Brooks envisioned the space lined with concrete storm channels becoming an active park supporting a variety of activities and amenities. “Our challenge,” says Beaty Palmer’s Clay Hagendorf, “was that the entire 43 acres was in a flood plain. We needed to work with the conditions and 30 feet of water fall from the north to south.”
Five dams with weir structures built along the creek that runs through The Greenline now form five terraced lakes surrounded by a great lawn, picnic grounds, outdoor dining, pavilions, and a play area.
“Landscaping at the north end of the park, which is close to the apartments and future retail center, is formal, more like a corporate campus,” explains Hagendorf. “The manicured spaces are intentional in their use, from the great lawn and large pavilion to the play structure and outdoor dining areas.” Chipman tables and chairs are dotted throughout this area. “As the trail moves south, the landscape becomes more natural. We’ve incorporated native plants and smaller gathering spaces.”
An aeronautical feel in the forms and materials of the park’s architecture was Beaty Palmer’s nod to The Greenline’s past. Sloped rooflines on the large and small pavilions call to mind aircraft wings, for example. Beaty Palmer’s choice of Arne lighting was due in part to an aeronautical expression in its design. “We looked for fixtures you might not typically see at a park, fixtures that echoed that aeronautical feel and that had a broad application of pendant, wall, and pole mountings that we could use throughout the park.” Pendant lights in the pavilions allowed Beaty Palmer to slope the roofs and maintain an even light level within the pavilions. Wall lights were used in the bathrooms and pole lights in the parking areas.
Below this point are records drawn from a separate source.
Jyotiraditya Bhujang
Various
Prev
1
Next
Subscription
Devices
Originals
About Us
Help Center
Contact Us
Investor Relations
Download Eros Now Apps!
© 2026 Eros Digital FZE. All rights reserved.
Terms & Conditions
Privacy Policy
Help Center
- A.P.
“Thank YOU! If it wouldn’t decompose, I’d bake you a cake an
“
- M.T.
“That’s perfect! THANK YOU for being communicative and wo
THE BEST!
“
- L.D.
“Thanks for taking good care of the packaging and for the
Hagendorf knew they couldn’t light The Greenline’s entire 43 acres, so they placed Arne pole lights to guide evening activity. “The area lights suggest people stay within the central pathways and pavilion areas. We looked for more lights in the trafficked areas and kept the foot candles low, so we wouldn’t create a jarring adjustment where people couldn’t see into darker areas.”
Clusters of Chipman tables and chairs are placed around the large pavilion and lakes and scattered along the pathway. Beaty Palmer wanted furnishings with a “lighter feel, more like a restaurant than something heavy looking and bolted to the ground,” says Hagendorf. “The tables and chairs are inviting and work nicely with the Arne fixtures, too.”
The Brooks Development Authority was originally concerned about mobile site furniture, but Beaty Palmer felt the flexibility would be a benefit to the park’s visitors. “We believe that providing people with something nice helps them take pride in the park and take care of it,” says Hagendorf. The decision was made to bolt the Chipman tables, but the chairs’ mobility has benefited park visitors, who move them around the grills, the play structure, and into the shade.
The Greenline officially opened in the Spring of 2018, and the Brooks Development Authority is happy with the public’s interest in access to a now beautiful space once abandoned.